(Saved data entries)
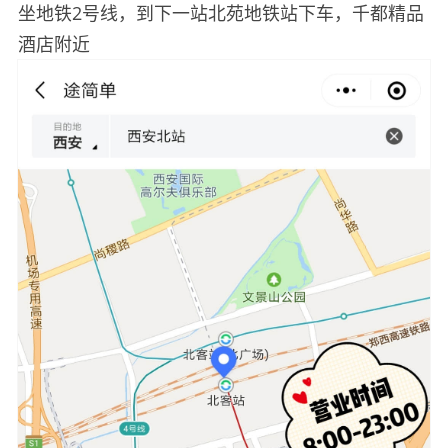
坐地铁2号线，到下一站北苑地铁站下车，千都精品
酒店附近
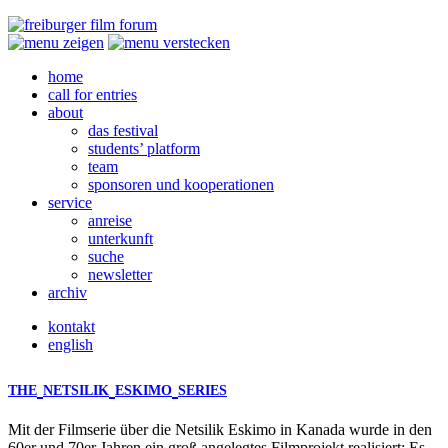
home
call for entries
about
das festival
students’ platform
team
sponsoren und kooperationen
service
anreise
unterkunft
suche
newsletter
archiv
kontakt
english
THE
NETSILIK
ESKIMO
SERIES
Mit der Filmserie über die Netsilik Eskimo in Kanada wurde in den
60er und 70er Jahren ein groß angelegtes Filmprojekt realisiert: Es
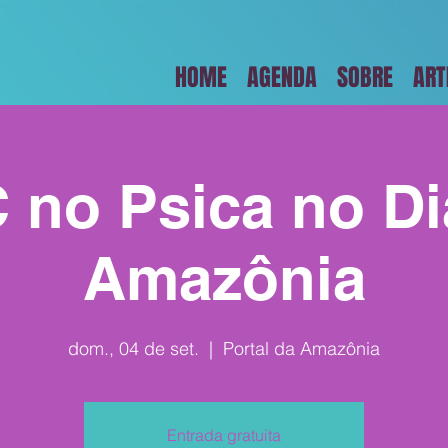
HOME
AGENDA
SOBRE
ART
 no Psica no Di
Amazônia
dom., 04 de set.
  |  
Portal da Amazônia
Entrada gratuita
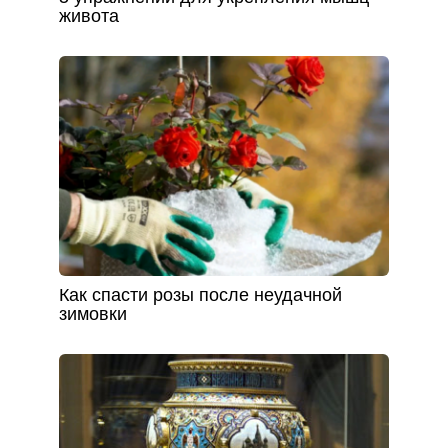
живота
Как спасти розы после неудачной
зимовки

--

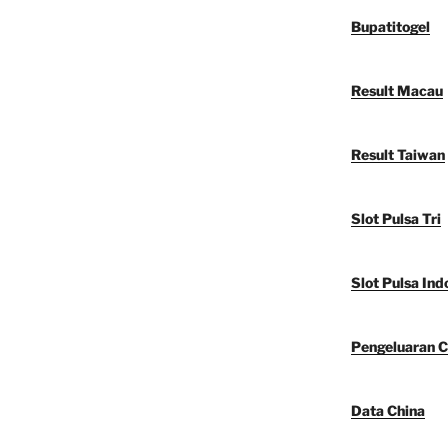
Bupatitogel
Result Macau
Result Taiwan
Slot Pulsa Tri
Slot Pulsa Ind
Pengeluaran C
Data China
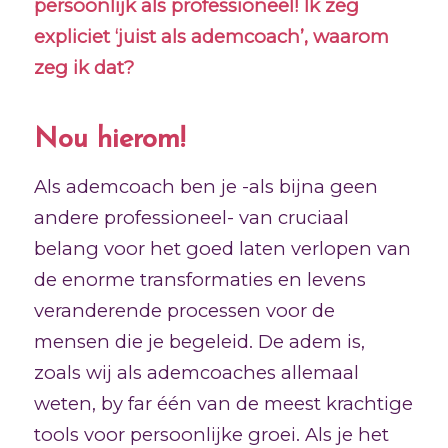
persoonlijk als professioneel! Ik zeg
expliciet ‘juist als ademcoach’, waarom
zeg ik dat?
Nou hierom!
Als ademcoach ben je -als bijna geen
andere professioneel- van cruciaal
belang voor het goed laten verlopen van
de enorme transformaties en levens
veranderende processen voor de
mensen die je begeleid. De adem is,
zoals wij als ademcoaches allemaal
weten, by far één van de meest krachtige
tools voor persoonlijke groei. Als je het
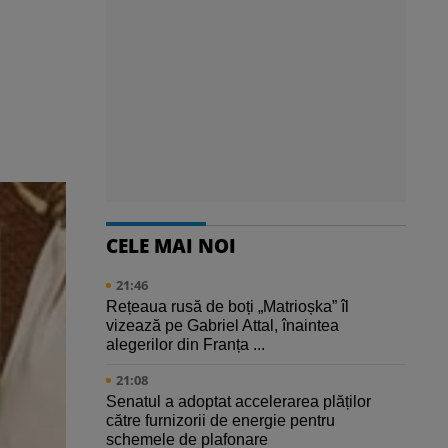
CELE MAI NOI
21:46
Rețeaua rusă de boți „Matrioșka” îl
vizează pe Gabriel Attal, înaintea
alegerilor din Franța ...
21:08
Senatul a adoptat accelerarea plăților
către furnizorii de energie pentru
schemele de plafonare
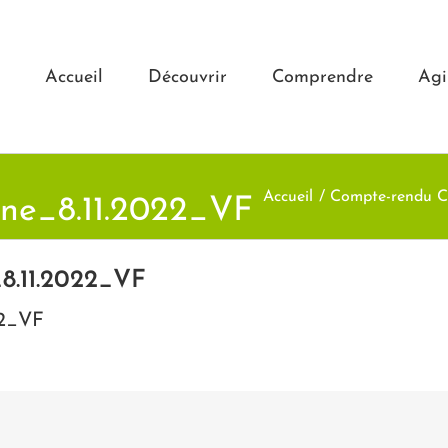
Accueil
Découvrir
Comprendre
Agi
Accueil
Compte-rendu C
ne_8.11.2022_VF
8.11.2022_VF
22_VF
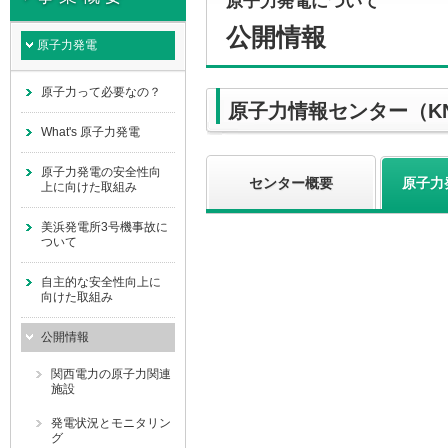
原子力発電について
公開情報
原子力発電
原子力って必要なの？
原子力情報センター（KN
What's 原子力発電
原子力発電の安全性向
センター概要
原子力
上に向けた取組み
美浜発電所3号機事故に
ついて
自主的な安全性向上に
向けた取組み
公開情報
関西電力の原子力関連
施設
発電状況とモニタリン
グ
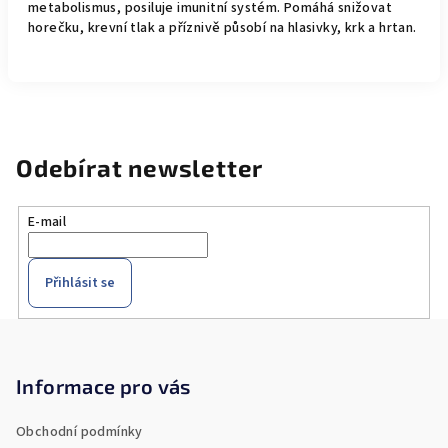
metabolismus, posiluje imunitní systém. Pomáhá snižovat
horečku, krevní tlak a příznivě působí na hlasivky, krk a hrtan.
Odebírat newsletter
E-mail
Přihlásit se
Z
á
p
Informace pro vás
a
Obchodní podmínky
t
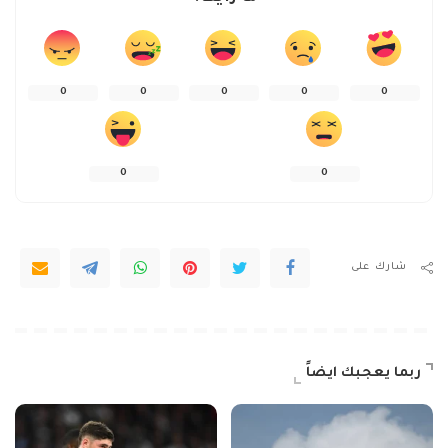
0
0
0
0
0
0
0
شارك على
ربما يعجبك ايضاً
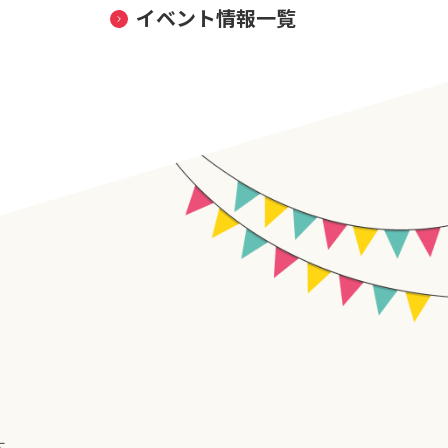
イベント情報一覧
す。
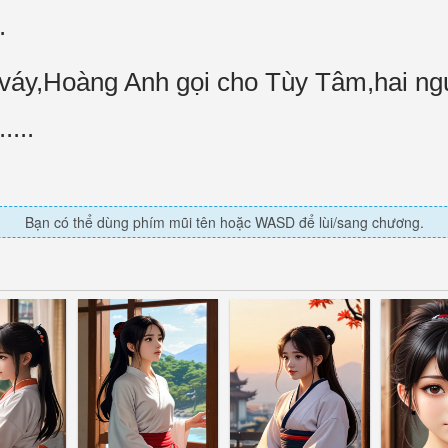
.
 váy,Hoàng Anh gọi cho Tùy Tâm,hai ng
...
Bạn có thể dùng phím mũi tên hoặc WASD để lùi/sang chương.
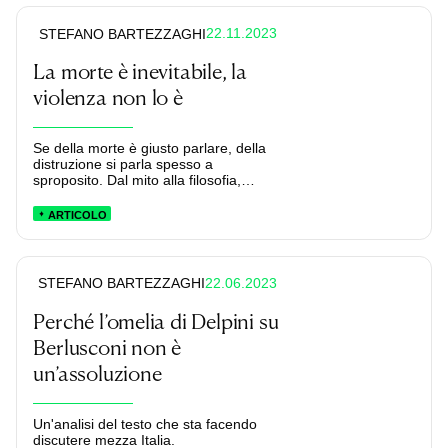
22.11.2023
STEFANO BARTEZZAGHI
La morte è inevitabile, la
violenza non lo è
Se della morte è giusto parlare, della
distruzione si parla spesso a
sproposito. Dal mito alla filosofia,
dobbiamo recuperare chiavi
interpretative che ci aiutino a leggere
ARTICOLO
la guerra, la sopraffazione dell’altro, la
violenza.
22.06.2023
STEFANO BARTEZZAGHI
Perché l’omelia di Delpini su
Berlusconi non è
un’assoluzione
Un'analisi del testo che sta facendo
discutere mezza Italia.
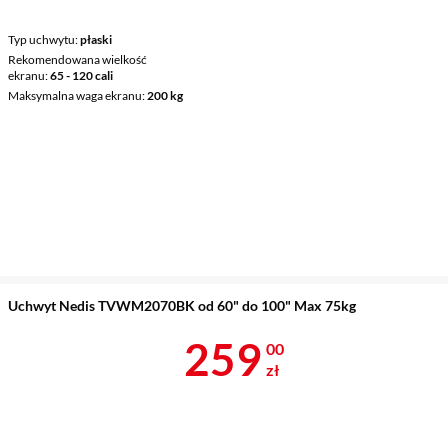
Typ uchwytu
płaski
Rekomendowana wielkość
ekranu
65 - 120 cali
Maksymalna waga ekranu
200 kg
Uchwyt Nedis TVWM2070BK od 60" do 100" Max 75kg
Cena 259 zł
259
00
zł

==

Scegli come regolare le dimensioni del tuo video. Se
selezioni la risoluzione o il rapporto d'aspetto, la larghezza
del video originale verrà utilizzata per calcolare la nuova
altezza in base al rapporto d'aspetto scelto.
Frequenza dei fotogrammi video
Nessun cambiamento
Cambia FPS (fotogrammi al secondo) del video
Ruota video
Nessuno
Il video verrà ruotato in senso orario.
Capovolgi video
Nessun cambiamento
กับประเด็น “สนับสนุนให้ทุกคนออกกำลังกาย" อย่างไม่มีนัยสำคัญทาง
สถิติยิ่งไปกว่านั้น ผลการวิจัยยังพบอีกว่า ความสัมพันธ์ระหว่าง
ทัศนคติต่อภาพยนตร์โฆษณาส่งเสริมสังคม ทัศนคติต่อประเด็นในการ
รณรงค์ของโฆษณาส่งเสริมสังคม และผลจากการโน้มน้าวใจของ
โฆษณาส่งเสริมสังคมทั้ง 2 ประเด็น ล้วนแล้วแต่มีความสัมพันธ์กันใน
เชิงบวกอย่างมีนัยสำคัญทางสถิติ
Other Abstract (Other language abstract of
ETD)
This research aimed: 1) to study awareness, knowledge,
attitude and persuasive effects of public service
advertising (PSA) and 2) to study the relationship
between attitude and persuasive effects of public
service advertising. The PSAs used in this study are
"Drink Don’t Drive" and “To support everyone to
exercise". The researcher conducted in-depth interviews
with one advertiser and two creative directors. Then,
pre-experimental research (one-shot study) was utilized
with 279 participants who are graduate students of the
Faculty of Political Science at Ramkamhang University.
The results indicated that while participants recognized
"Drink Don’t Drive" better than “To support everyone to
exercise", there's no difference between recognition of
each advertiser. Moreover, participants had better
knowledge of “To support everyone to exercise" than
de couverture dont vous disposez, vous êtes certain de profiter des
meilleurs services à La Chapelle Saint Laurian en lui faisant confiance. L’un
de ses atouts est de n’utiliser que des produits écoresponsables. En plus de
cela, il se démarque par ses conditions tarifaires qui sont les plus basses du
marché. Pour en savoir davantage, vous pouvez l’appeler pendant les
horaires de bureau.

> _TASK OBJECTIVE_: For every line of the data above that contains "knowledge", copy that line.

> _TASK SOLUTION_:
This research aimed: 1) to study awareness, knowledge,
knowledge of “To support everyone to exercise" than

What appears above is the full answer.